Overview
This chapter presents hash tables, one of the most practical and widely used data structures for implementing dictionaries (supporting INSERT, SEARCH, and DELETE). While worst-case search time can degrade to Θ(n), hash tables deliver O(1) average-case performance under reasonable assumptions. The chapter progresses from direct-address tables through chaining and open addressing, covers the design of hash functions (division, multiplication, and universal hashing), and concludes with perfect hashing for static key sets.
Key Concepts
- Direct-address tables: When the universe of keys U = {0, 1, ..., m−1} is small, store elements directly in an array
T[0..m−1] indexed by key. All dictionary operations run in O(1) worst-case time. Impractical when |U| is large.
- Hash tables: Map keys from a large universe U into a table of size m using a hash function
h: U → {0, 1, ..., m−1}. The table size m is typically proportional to the number of keys actually stored, not the universe size.
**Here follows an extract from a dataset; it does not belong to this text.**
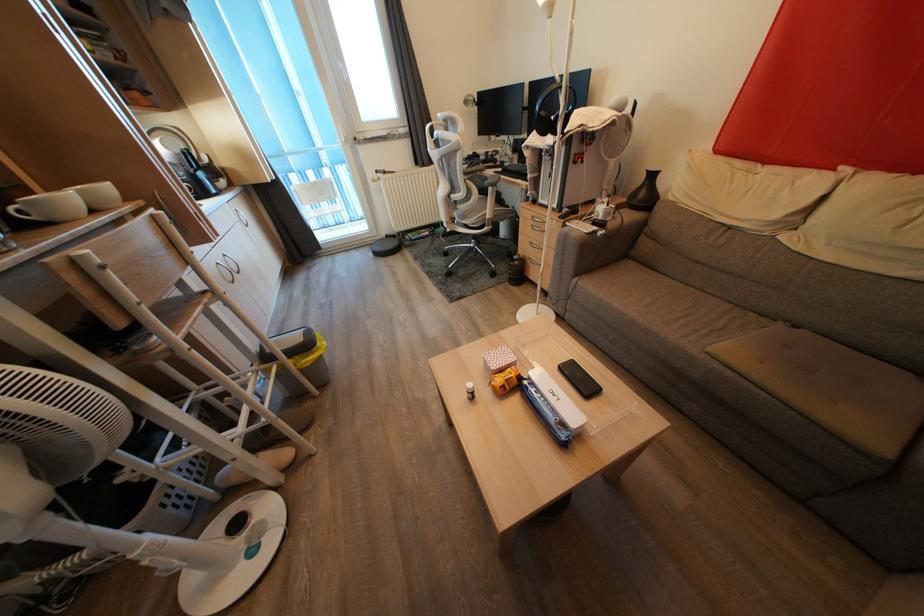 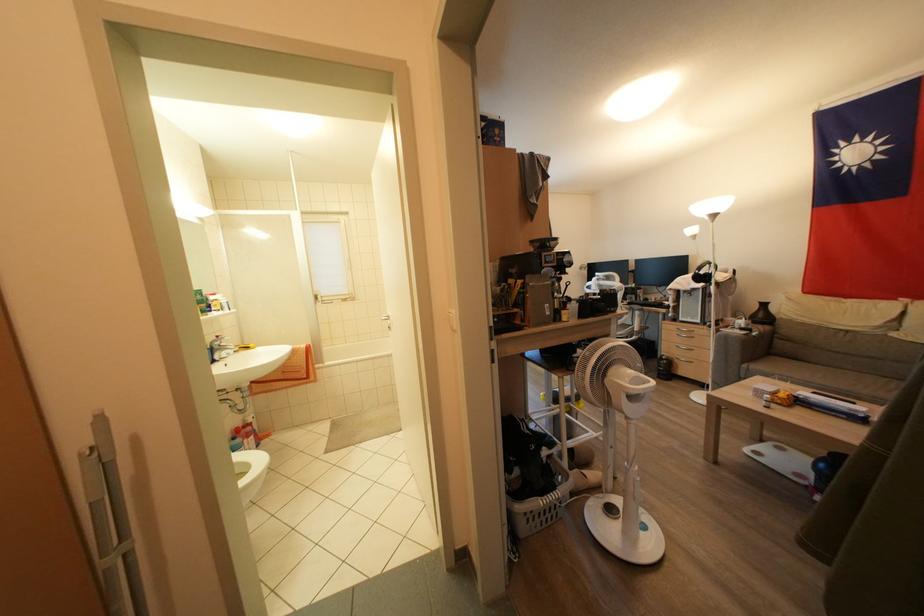 Locate, in the second image, the point that corresponds to point (600, 227) in the first image.

(747, 333)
Element with key k is stored at slot h(k).
- Collisions: When two distinct keys k₁ ≠ k₂ satisfy
h(k₁) = h(k₂). Collisions are unavoidable when |U| > m (pigeonhole principle).
- Load factor: α = n/m, where n is the number of stored elements and m is the table size. A critical parameter governing performance.
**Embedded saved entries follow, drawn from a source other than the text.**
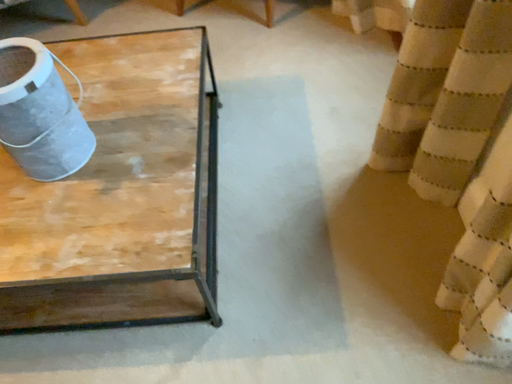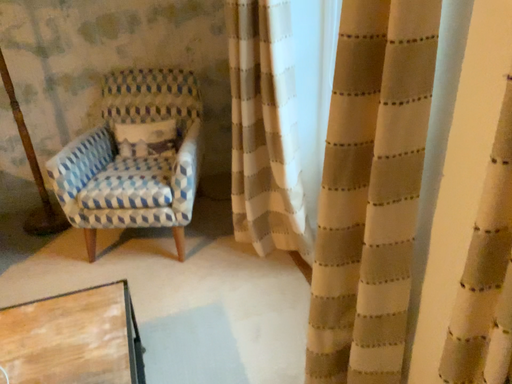 Question: How did the camera likely rotate when shooting the video?

Choices:
 (A) rotated upward
 (B) rotated downward

Answer: (A) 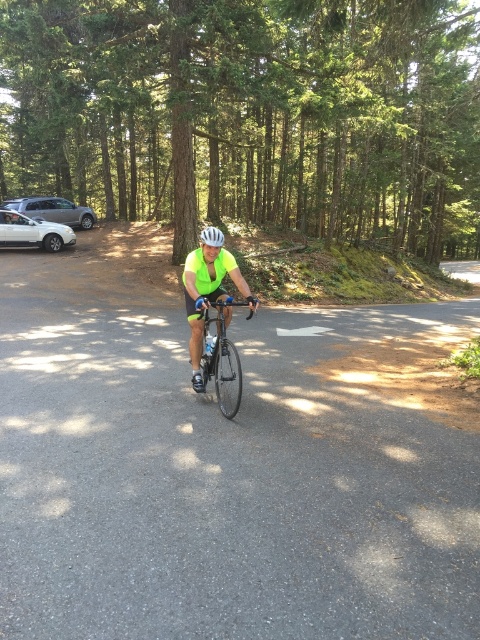 You are a delivery driver who needs to pass the shiny black bicycle at center on the road. The silver metallic sedan at left is parked on the side. Can you safely pass the bicycle without moving the parked car?

The shiny black bicycle at center is smaller than the silver metallic sedan at left, so there should be enough space between the parked car and the road to safely pass the bicycle without moving the parked car.

Consider the image. You are a photographer trying to capture the cyclist and their gear. You want to ensure both the shiny black bicycle at center and the white matte bicycle helmet at center are clearly visible in the frame. Given their sizes, which object should you focus on first to ensure it doesn t get cropped out?

The white matte bicycle helmet at center occupies more space than the shiny black bicycle at center, so you should focus on ensuring the white matte bicycle helmet at center is positioned properly to avoid cropping, as it is larger.

You are a cyclist on the road and see two points marked on the image. The first point is at coordinates point (216, 392) and the second point is at point (216, 244). Which point is closer to your current position if you are facing forward along the road?

Point (216, 244) is closer to your current position because it is in front of point (216, 392), which is behind it.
- Simple uniform hashing assumption: Each key is equally likely to hash to any of the m slots, independently of other keys.
- Chaining: Each slot
T[j] holds a linked list of all elements that hash to slot j. Supports all dictionary operations.
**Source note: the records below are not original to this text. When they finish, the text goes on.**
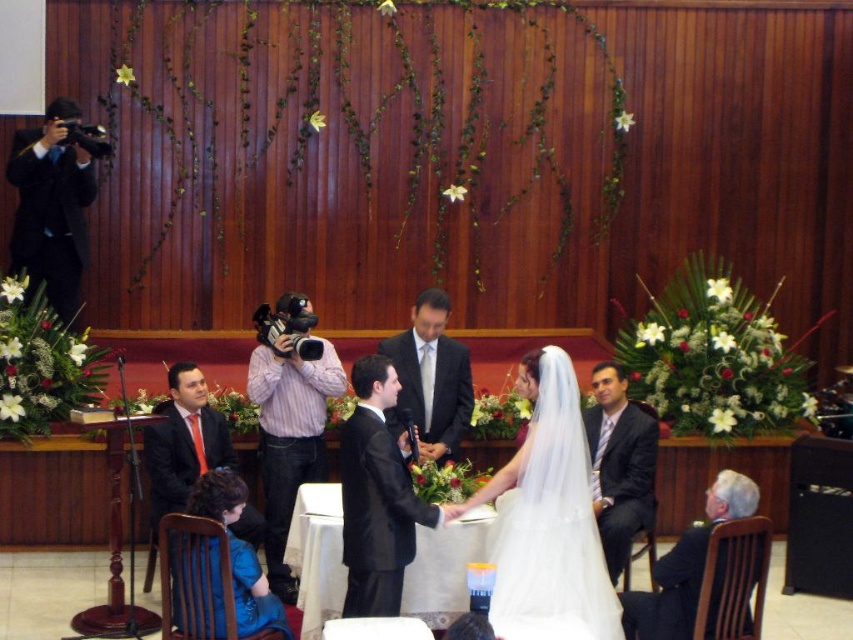 Which is behind, point (503, 604) or point (265, 314)?

Positioned behind is point (265, 314).

Is white sheer veil at center taller than pink striped shirt at center?

No.

Is point (590, 472) in front of point (289, 477)?

Yes, it is.

Locate an element on the screen. This screenshot has width=853, height=640. white sheer veil at center is located at coordinates (548, 518).

Can you confirm if white sheer veil at center is shorter than black suit at left?

Yes.

Which is above, white sheer veil at center or black suit at left?

black suit at left is higher up.

Locate an element on the screen. This screenshot has height=640, width=853. white sheer veil at center is located at coordinates (548, 518).

Is point (331, 484) in front of point (32, 243)?

Yes.

Between white cloth table at center and black suit at left, which one is positioned higher?

black suit at left is higher up.

Find the location of `white cloth table at center`. white cloth table at center is located at coordinates (317, 554).

Identify the location of white cloth table at center. This screenshot has height=640, width=853. (317, 554). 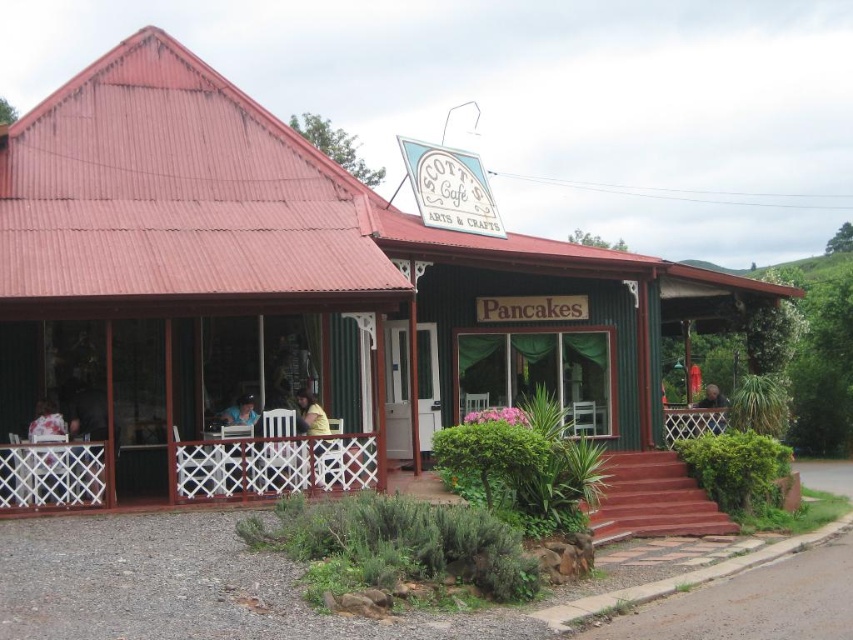 Question: Can you confirm if white lace tablecloth at lower left is smaller than matte white chair at center?

Choices:
 (A) no
 (B) yes

Answer: (A)

Question: Which of the following is the closest to the observer?

Choices:
 (A) wooden bench at right
 (B) white lace tablecloth at lower left

Answer: (B)

Question: Which of the following is the farthest from the observer?

Choices:
 (A) (235, 416)
 (B) (724, 404)
 (C) (648, 474)

Answer: (B)

Question: From the image, what is the correct spatial relationship of white lace tablecloth at lower left in relation to wooden bench at right?

Choices:
 (A) right
 (B) left

Answer: (B)

Question: Does white lace tablecloth at lower left have a larger size compared to matte white chair at center?

Choices:
 (A) no
 (B) yes

Answer: (B)

Question: Which point is closer to the camera?

Choices:
 (A) (405, 394)
 (B) (36, 433)
 (C) (323, 477)

Answer: (B)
- Open addressing: All elements reside within the hash table array itself (no external lists). The hash function produces a probe sequence
⟨h(k,0), h(k,1), ..., h(k,m−1)⟩ that is a permutation of ⟨0, 1, ..., m−1⟩. Load factor α ≤ 1.
- Universal hashing: A family H of hash functions such that for any two distinct keys k, l, at most |H|/m functions in H cause k and l to collide. Choosing h randomly from H defeats adversarial key distributions.
- Perfect hashing: A two-level hashing scheme for static key sets that guarantees O(1) worst-case search time using O(n) total space.
Algorithms and Techniques
Chaining
- CHAINED-HASH-INSERT(T, x): Insert x at the head of list
T[h(x.key)]. Runs in O(1).
- CHAINED-HASH-SEARCH(T, k): Search for key k in list
T[h(k)]. Worst case O(n) but Θ(1 + α) on average.
- CHAINED-HASH-DELETE(T, x): Delete element x from its list. O(1) with doubly linked lists (given a pointer to x).
Open Addressing
- HASH-INSERT(T, k): Probe slots in order
h(k,0), h(k,1), ... until an empty slot is found; store k there. Signals overflow if table is full.
- HASH-SEARCH(T, k): Probe the same sequence used for insertion. Returns the slot index if k is found, or NIL if an empty slot is encountered.